[pve-devel] [PATCH qemu-server 1/3] qmeventd: rework 'forced_cleanup' handling and set timeout to 60s

Thu Sep 22 14:46:08 CEST 2022

On Thu, Sep 22, 2022 at 02:22:45PM +0200, Dominik Csapak wrote:
> On 9/22/22 14:01, Wolfgang Bumiller wrote:
> > On Thu, Sep 22, 2022 at 01:31:49PM +0200, Dominik Csapak wrote:
> > > [snip]
> > > > > -/*
> > > > > - * SIGALRM and cleanup handling
> > > > > - *
> > > > > - * terminate_client will set an alarm for 5 seconds and add its client's PID to
> > > > > - * the forced_cleanups list - when the timer expires, we iterate the list and
> > > > > - * attempt to issue SIGKILL to all processes which haven't yet stopped.
> > > > > - */
> > > > > -
> > > > > -static void
> > > > > -alarm_handler(__attribute__((unused)) int signum)
> > > > > -{
> > > > > -    alarm_triggered = 1;
> > > > > -}
> > > > > -
> > > > 
> > > > wasn't this intentionally decoupled like this?
> > > > 
> > > > alarm_handler just sets the flag
> > > > actual force cleanup is conditionalized on the alarm having triggered,
> > > > but the cleanup happens outside of the signal handler..
> > > > 
> > > > is there a reason from switching away from these scheme? we don't need
> > > > to do the cleanup in the signal handler (timing is already plenty fuzzy
> > > > anyway ;))
> > > 
> > > no real reason, i found the code somewhat cleaner, but you're right,
> > > we probably want to keep that, and just trigger it regularly
> > 
> >  From what I can tell the only point of this signal is to interrupt
> > `epoll()` after a while to call the cleanup/kill handler since we only
> > have a single worker here that needs to do some work after a timeout.
> > 
> > Why not either:
> >    - set a bool instead of calling `alarm()` which causes the next
> >      `epoll()` call to use a timeout and call the cleanups if epoll turns
> >      up empty >    - or create a timerfd (timerfd_create(2)) in the beginning which we
> >      add to the epoll context and use `timerfd_settime(2)` in place of
> >      `alarm()`, which will also wake up the epoll call without having to add
> >      timeouts to it
> > 
> > `alarm()` is just such a gross interface...
> > In theory we'd also be able to ditch all of those `EINTR` loops as we
> > wouldn't be expecting any interrupts anymore... (and if we did expect
> > them, we could add a `signalfd(2)` to `epoll()` as well ;-)
> 
> first one sounds much simpler but the second one sounds much more elegant ;)
> i'll see what works/feels better
> 
> couldn't we also directly add a new timerfd for each client that
> needs such a timeout instead of managing some list ?

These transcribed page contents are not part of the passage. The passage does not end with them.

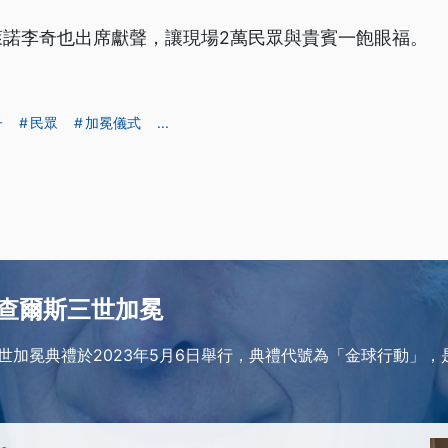
萊諾李奇也出席獻聲，讓現場2萬民眾與貴賓一飽眼福。
子
民眾
加冕儀式
...
查爾斯三世加冕
世加冕典禮於2023年5月6日舉行，典禮代號為「金球行動」，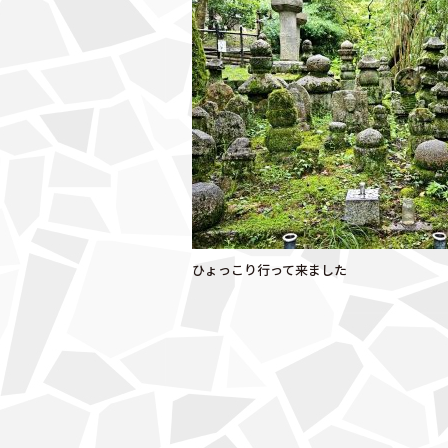
ひょっこり行って来ました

I'm not really a fan of abusing kernel-side resources for a user-space
scheduling problem ;-).

If you want a per-client timeout, I'd much rather just have a list of
points in time that epoll() should target.

That list may well be `struct Client` itself if you want to merge the
data as you described below. The `struct Client` could just receive a
`STAILQ_ENTRY(Client) cleanup_entries;` member (queue(7), stailq(3)),
and a cleanup time which is used to generate the timeout for `epoll()`,
and on every wakeup, we can march through the already expired queue
entries.

> the cleanupdata could go into the even.data.ptr and we wouldn't
> have to do anything periodically, just handle the timeout
> when epoll wakes up?
> 
> we probably would have to merge the client and clenaupdata structs
> so that we can see which is which, but that should not be
> that of a problem?